• TASK GOAL:
Everything in the listing below from the line containing "en plantas industriales" through the line containing "mexicanas aceptaron el" must be repeated exactly; the remaining lines are not wanted.

• STUDY MATERIAL:
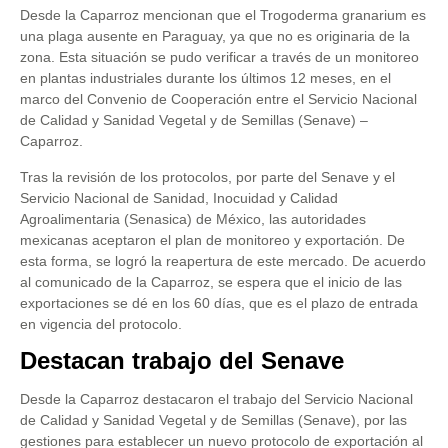
Desde la Caparroz mencionan que el Trogoderma granarium es
una plaga ausente en Paraguay, ya que no es originaria de la
zona. Esta situación se pudo verificar a través de un monitoreo
en plantas industriales durante los últimos 12 meses, en el
marco del Convenio de Cooperación entre el Servicio Nacional
de Calidad y Sanidad Vegetal y de Semillas (Senave) –
Caparroz.
Tras la revisión de los protocolos, por parte del Senave y el
Servicio Nacional de Sanidad, Inocuidad y Calidad
Agroalimentaria (Senasica) de México, las autoridades
mexicanas aceptaron el plan de monitoreo y exportación. De
esta forma, se logró la reapertura de este mercado. De acuerdo
al comunicado de la Caparroz, se espera que el inicio de las
exportaciones se dé en los 60 días, que es el plazo de entrada
en vigencia del protocolo.
Destacan trabajo del Senave
Desde la Caparroz destacaron el trabajo del Servicio Nacional
de Calidad y Sanidad Vegetal y de Semillas (Senave), por las
gestiones para establecer un nuevo protocolo de exportación al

• EXPECTED ANSWER:
en plantas industriales durante los últimos 12 meses, en el
marco del Convenio de Cooperación entre el Servicio Nacional
de Calidad y Sanidad Vegetal y de Semillas (Senave) –
Caparroz.
Tras la revisión de los protocolos, por parte del Senave y el
Servicio Nacional de Sanidad, Inocuidad y Calidad
Agroalimentaria (Senasica) de México, las autoridades
mexicanas aceptaron el plan de monitoreo y exportación. De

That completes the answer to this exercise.